Reactions and mechanistic information are other cases. Chemists would be unlikely to use the unusual forms of carboxylic acid and nitro groups except in a reaction mechanism, and if such forms were used in a reaction, they probably should be registered unchanged. What is recorded in a reaction and what is put in a corporate registry are not necessarily the same. Symyx recommends registering the reaction as drawn, and also registering the structures after normalization, so that searching for what was done works, and queries that follow corporate business rules also work.

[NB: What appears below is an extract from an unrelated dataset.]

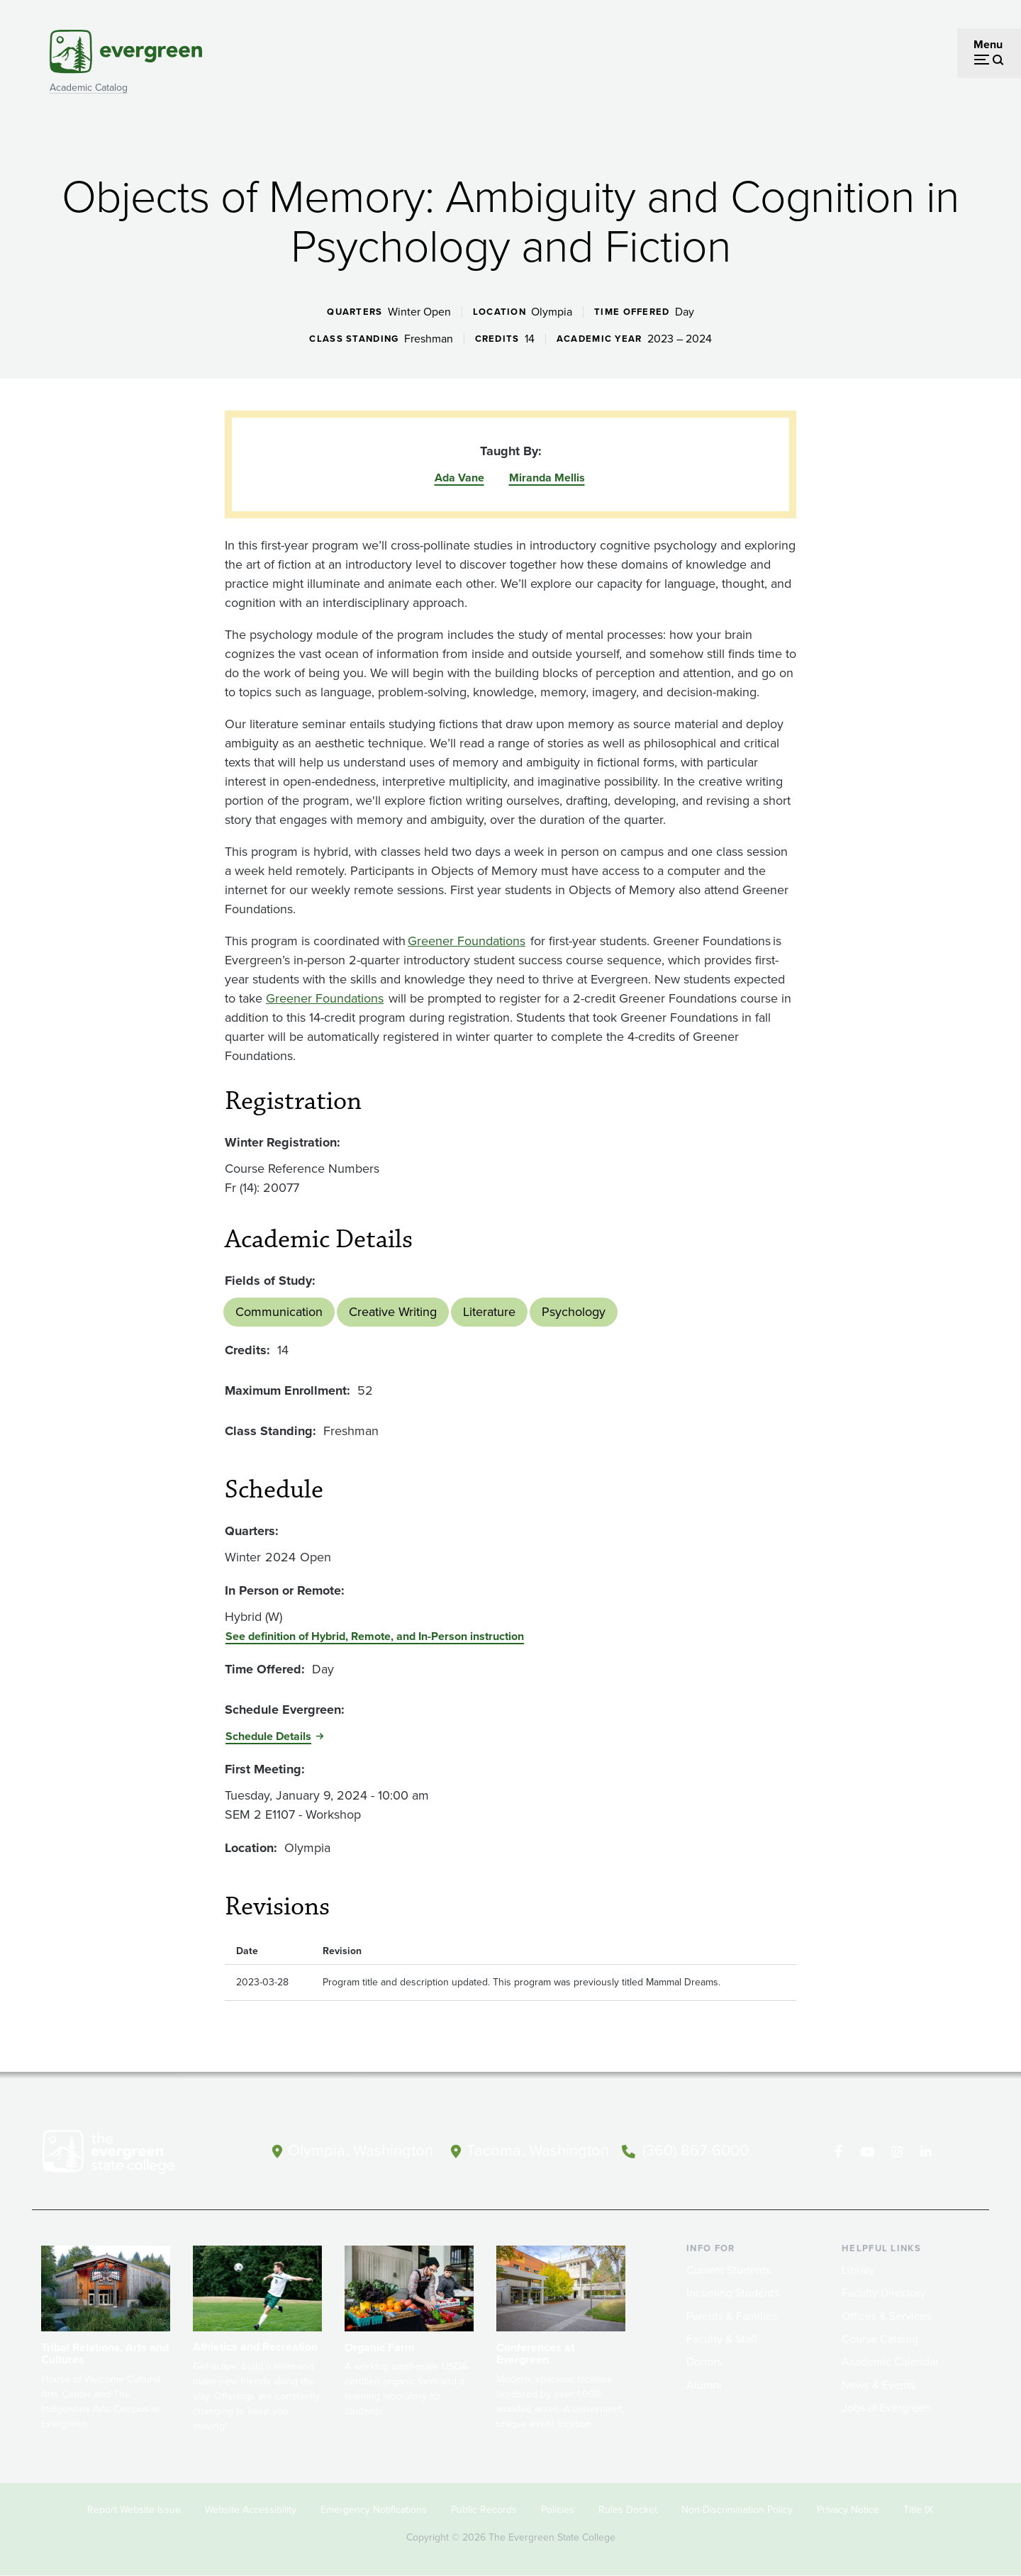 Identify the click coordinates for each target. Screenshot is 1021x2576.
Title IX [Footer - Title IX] (918, 2509)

Some of the companies in this article provide software for systematic naming of compounds. Such software must be able to name any structure that is input; tautomerism is to some extent a non-issue. If the software can generate all tautomers it should be able to name all tautomers, should the user really want extra names in addition to the one for the input structure. If the software also has an algorithm for deriving a preferred tautomer, then it can name a preferred tautomer as well. The subject of chemical nomenclature is very complex and is outside the scope of this article. Registration approaches are discussed in this section in alphabetical order of vendor.

Accelrys

In a registration system built using Accelrys’s Pipeline Pilot, using the Pipeline Pilot Chemistry Cartridge to provide structure indexing and searching, there are two potential ways to recognize different tautomeric forms that may already be present in a database. In the first, the registration protocol takes the input molecule, enumerates all possible tautomeric forms of that molecule and stores all of these in an SDfile (along with the original input structure) as a single row in the database. In the second, the registration protocol calculates and stores the canonical tautomer for each molecule being registered into the database. The componentized nature of Pipeline Pilot makes it possible for users to configure the system to support the tautomeric matching behavior that their business rules require. The Enumerate Tautomers component in Pipeline Pilot takes input molecules and can enumerate all possible tautomers or it can convert the molecule to a canonical tautomer. The tautomer algorithm that the component uses is based on that of Sayle and Delany [37].

ACD/Labs

ACD/Labs software stores structures in the database as specific (fixed) tautomeric forms. The tautomer recognition tool generates possible tautomeric forms for a given structure according to a set of rules, estimates a preference for each specific form and ranks them as major, minor, or conditions dependent. For registration the software allows the user to choose the tautomeric form to store, but since the tautomer module is aimed at generation of preferred form(s), if a particular form is recognized as the major one, minor forms are not proposed for registration.